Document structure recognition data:
■ ■ ■ ■ ■ ■ ■
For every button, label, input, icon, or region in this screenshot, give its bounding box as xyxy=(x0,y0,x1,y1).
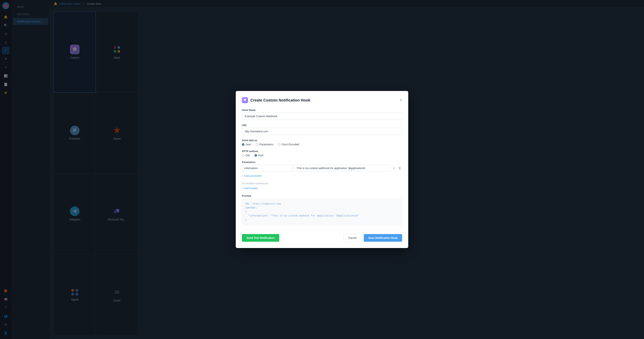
modal-title-group: Create Custom Notification Hook xyxy=(242,97,310,103)
add-parameter-button[interactable]: + Add parameter xyxy=(242,174,262,178)
send-data-options: Json Parameters Form Encoded xyxy=(242,143,402,146)
http-method-options: Get Post xyxy=(242,154,402,157)
footer-right-buttons: Cancel Save Notification Hook xyxy=(344,234,402,242)
preview-box: URL: http://sematext.com CONTENT: { "inf… xyxy=(242,199,402,225)
send-data-params-label: Parameters xyxy=(260,143,273,146)
no-headers-text: No headers created yet xyxy=(242,182,402,185)
http-get-radio[interactable] xyxy=(242,154,244,157)
preview-line-0: URL: http://sematext.com xyxy=(245,202,399,206)
http-method-label: HTTP method xyxy=(242,150,402,153)
hook-name-group: Hook Name xyxy=(242,109,402,120)
send-data-form-label: Form Encoded xyxy=(282,143,299,146)
preview-line-3: "information": "This is my custom webhoo… xyxy=(245,214,399,218)
http-post-label: Post xyxy=(258,154,264,157)
hook-name-input[interactable] xyxy=(242,113,402,120)
add-header-label: + Add header xyxy=(242,187,258,190)
http-get-label: Get xyxy=(246,154,250,157)
url-input[interactable] xyxy=(242,128,402,135)
save-notification-hook-button[interactable]: Save Notification Hook xyxy=(364,234,402,242)
param-delete-button-0[interactable]: 🗑 xyxy=(398,166,402,171)
param-key-input-0[interactable] xyxy=(242,165,292,172)
send-data-label: Send data as xyxy=(242,139,402,142)
parameter-row-0: ✕ 🗑 xyxy=(242,165,402,172)
modal-title: Create Custom Notification Hook xyxy=(250,98,310,102)
send-data-group: Send data as Json Parameters Form Encode… xyxy=(242,139,402,146)
add-parameter-label: + Add parameter xyxy=(242,174,262,177)
http-post-option[interactable]: Post xyxy=(254,154,264,157)
http-method-group: HTTP method Get Post xyxy=(242,150,402,157)
send-data-params-option[interactable]: Parameters xyxy=(256,143,273,146)
send-data-json-label: Json xyxy=(246,143,251,146)
modal-hook-icon xyxy=(242,97,248,103)
url-label: URL xyxy=(242,124,402,127)
modal-overlay: Create Custom Notification Hook × Hook N… xyxy=(0,0,644,339)
preview-line-2: { xyxy=(245,210,399,214)
create-hook-modal: Create Custom Notification Hook × Hook N… xyxy=(236,91,408,248)
param-clear-button-0[interactable]: ✕ xyxy=(392,166,396,171)
param-value-input-0[interactable] xyxy=(294,165,390,172)
send-data-json-radio[interactable] xyxy=(242,143,244,146)
preview-line-1: CONTENT: xyxy=(245,206,399,210)
send-data-form-radio[interactable] xyxy=(278,143,280,146)
preview-label: Preview xyxy=(242,194,402,197)
url-group: URL xyxy=(242,124,402,135)
cancel-button[interactable]: Cancel xyxy=(344,234,362,242)
modal-close-button[interactable]: × xyxy=(400,98,402,102)
send-data-form-option[interactable]: Form Encoded xyxy=(278,143,299,146)
modal-header: Create Custom Notification Hook × xyxy=(242,97,402,103)
modal-footer: Send Test Notification Cancel Save Notif… xyxy=(242,230,402,242)
http-post-radio[interactable] xyxy=(254,154,257,157)
send-data-json-option[interactable]: Json xyxy=(242,143,251,146)
preview-line-4: } xyxy=(245,218,399,222)
preview-group: Preview URL: http://sematext.com CONTENT… xyxy=(242,194,402,225)
add-header-button[interactable]: + Add header xyxy=(242,186,258,191)
headers-group: No headers created yet + Add header xyxy=(242,182,402,191)
http-get-option[interactable]: Get xyxy=(242,154,250,157)
send-data-params-radio[interactable] xyxy=(256,143,258,146)
parameters-group: Parameters ✕ 🗑 + Add parameter xyxy=(242,161,402,178)
parameters-label: Parameters xyxy=(242,161,402,164)
send-test-notification-button[interactable]: Send Test Notification xyxy=(242,234,279,242)
hook-name-label: Hook Name xyxy=(242,109,402,111)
■ ■ ■ ■ ■ ■ ■
Your instructions: The required answer is each line of the data in which the word "preview" appears.

Response area:
preview-box: URL: http://sematext.com CONTENT: { "inf… xyxy=(242,199,402,225)
preview-line-0: URL: http://sematext.com xyxy=(245,202,399,206)
preview-line-3: "information": "This is my custom webhoo… xyxy=(245,214,399,218)
preview-line-2: { xyxy=(245,210,399,214)
preview-line-1: CONTENT: xyxy=(245,206,399,210)
preview-label: Preview xyxy=(242,194,402,197)
preview-line-4: } xyxy=(245,218,399,222)
preview-group: Preview URL: http://sematext.com CONTENT… xyxy=(242,194,402,225)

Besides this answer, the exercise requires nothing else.